Falls also ein mit Finanzproblemen kämpfendes Spital auf die Idee kommen sollte, neue Mittel durch einen knackigen Kalender zu erschliessen, beschränkt es sich mit Vorteil auf den weiblichen Teil der Belegschaft. Exklusive Ärztinnen. Die wirken zu einschüchternd. Überhaupt gilt: Alle Berufsgruppen, die als vorwiegend mit dem Kopf arbeitend wahrgenommen werden, sollten sich besser nicht ausziehen. Ein Kalender mit leicht bekleideten Politikern, Professoren oder Schriftstellern wirkt schon als blosse Idee nicht gerade wie ein Erotikon – und sei der Zweck noch so gut. Und selbst für den besten aller Zwecke wollen wir weder Kurt Imhof nackt an einer Zigarette saugend noch Catherine Ashton im Negligé am Strand von Scheveningen sehen. Ganz zu schweigen von Denis Scheck, der ja schon angezogen zum Weglaufen aussieht. Und wenn wirs uns genauer überlegen, sollten auch die meisten Menschen, die nicht unbedingt mit dem Kopf arbeiten, lieber angezogen bleiben. Zum Beispiel würden wir jederzeit lieber eine Gebührenerhöhung in Kauf nehmen als einen Erotikkalender des Schweizer Fernsehens, thank you very much.

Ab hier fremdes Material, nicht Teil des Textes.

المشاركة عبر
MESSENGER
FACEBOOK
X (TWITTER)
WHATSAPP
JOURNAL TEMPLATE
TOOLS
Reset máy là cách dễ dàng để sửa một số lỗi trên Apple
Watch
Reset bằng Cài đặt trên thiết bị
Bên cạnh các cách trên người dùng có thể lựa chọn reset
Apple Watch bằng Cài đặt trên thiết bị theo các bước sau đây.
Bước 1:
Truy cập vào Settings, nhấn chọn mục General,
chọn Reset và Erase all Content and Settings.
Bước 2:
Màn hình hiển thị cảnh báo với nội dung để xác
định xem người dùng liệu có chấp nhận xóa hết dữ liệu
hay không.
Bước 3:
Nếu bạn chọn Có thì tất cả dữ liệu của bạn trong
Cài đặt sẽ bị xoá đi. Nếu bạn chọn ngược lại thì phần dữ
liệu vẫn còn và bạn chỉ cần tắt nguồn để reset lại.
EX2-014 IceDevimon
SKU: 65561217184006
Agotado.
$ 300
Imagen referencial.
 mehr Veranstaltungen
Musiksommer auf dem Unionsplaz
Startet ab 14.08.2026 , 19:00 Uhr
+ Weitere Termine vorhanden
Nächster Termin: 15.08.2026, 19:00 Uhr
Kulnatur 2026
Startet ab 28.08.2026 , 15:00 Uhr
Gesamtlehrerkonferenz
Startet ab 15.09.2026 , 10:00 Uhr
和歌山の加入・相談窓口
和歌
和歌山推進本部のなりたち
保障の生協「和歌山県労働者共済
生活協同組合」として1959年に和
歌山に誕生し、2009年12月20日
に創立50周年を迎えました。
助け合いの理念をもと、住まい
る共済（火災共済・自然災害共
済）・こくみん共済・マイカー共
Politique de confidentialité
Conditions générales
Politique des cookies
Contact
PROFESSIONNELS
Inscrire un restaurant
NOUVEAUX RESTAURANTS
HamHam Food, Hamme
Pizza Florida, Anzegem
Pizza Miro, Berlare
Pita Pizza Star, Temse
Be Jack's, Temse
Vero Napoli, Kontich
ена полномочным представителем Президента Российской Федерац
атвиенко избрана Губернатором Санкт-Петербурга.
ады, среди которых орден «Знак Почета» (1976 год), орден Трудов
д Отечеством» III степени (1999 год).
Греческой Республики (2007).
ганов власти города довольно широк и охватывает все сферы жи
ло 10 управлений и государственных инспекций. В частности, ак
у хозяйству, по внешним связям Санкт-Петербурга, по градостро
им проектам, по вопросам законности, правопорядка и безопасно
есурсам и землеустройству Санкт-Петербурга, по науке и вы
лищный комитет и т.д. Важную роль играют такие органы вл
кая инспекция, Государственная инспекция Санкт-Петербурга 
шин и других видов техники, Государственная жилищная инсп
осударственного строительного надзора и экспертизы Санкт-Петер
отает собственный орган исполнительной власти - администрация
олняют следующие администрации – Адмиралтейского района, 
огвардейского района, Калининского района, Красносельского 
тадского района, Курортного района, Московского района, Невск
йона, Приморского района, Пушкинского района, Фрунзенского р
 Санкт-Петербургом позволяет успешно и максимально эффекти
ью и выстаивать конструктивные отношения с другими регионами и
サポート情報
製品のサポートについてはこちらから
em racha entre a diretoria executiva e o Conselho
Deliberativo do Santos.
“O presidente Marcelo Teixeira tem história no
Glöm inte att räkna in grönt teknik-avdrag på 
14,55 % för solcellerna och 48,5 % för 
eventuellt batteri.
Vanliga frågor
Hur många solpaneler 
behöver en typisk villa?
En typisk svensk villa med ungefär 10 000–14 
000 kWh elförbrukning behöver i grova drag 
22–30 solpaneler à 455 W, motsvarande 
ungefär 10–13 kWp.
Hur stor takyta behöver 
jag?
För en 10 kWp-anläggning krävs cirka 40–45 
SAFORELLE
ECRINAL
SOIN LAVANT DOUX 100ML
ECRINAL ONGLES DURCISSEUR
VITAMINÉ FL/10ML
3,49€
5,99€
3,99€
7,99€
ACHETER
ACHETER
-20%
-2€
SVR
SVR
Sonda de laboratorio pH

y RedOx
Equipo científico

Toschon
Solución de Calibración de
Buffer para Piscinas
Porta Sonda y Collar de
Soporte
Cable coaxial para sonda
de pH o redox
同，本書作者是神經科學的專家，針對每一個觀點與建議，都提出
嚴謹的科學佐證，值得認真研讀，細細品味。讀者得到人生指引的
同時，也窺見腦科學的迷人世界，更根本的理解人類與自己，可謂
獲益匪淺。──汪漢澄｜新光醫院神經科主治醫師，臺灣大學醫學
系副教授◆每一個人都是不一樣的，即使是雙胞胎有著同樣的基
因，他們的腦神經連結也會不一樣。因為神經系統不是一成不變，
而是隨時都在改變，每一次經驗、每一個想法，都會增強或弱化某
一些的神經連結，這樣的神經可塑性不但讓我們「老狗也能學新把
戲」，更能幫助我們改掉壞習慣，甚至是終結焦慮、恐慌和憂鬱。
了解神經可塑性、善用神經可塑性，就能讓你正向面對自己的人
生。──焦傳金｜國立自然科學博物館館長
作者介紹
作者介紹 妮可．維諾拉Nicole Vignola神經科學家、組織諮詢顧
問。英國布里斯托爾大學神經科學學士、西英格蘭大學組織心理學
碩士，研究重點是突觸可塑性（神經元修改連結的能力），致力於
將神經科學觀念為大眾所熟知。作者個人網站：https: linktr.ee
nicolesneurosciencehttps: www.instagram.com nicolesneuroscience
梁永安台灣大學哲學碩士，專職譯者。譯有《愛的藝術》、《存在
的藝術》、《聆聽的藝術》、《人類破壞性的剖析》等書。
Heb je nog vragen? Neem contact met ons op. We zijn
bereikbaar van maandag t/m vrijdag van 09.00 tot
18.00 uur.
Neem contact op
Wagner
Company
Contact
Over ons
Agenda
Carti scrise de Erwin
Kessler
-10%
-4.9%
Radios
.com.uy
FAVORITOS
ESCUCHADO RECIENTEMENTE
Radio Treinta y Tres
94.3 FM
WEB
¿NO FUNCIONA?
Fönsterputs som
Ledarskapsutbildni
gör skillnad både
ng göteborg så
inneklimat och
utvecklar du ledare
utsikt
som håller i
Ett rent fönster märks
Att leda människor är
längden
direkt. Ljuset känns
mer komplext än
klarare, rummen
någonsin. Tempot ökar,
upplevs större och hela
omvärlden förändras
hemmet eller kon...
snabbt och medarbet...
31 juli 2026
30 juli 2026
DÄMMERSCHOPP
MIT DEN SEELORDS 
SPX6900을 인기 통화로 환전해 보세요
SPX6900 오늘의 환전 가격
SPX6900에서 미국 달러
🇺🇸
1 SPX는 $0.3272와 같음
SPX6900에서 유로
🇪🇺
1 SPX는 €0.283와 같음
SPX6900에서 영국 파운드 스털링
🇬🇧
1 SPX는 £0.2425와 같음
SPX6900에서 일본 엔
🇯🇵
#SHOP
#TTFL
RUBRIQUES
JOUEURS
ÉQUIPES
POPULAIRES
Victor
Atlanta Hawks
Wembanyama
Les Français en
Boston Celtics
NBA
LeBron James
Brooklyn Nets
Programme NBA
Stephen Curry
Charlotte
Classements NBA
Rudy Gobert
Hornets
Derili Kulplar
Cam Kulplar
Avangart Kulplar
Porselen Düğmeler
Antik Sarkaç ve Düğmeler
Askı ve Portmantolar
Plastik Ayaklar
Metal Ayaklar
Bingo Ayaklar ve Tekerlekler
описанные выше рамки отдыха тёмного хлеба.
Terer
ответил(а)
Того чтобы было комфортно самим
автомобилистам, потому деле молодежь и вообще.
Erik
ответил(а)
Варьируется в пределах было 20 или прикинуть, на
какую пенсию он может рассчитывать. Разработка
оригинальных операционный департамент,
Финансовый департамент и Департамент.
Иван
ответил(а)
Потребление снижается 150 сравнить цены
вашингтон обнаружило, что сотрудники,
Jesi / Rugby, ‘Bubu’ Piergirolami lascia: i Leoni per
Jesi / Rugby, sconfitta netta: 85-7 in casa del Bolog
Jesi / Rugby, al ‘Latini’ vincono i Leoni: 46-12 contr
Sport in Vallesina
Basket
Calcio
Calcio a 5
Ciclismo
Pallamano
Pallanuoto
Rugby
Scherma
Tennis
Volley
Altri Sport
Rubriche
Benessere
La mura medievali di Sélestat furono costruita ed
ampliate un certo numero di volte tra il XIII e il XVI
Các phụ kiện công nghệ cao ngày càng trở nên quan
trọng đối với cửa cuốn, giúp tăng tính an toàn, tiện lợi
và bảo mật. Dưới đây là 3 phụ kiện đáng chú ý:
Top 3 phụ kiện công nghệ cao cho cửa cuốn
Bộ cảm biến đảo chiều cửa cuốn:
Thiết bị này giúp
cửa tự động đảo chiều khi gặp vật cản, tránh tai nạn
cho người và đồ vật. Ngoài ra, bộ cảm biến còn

8 Kommentare zu «Ein Jahr lang nackt»

  • Philipp Rittermann sagt:

    ou ja. heute ist doch das merkwürdige us-import-fest. ich werde mich somit nackig mit einer teufelsmakse auf, vor die hütte stellen und die nachbarn mit süssigkeiten bewerfen.

    • Katharina I sagt:

      Aaaahhhhhrrrrgggg! Neiiiiiin! (Katharina macht ein Kreuzzeichen mit den Zeigefingern und kneift die Augen fest zu.)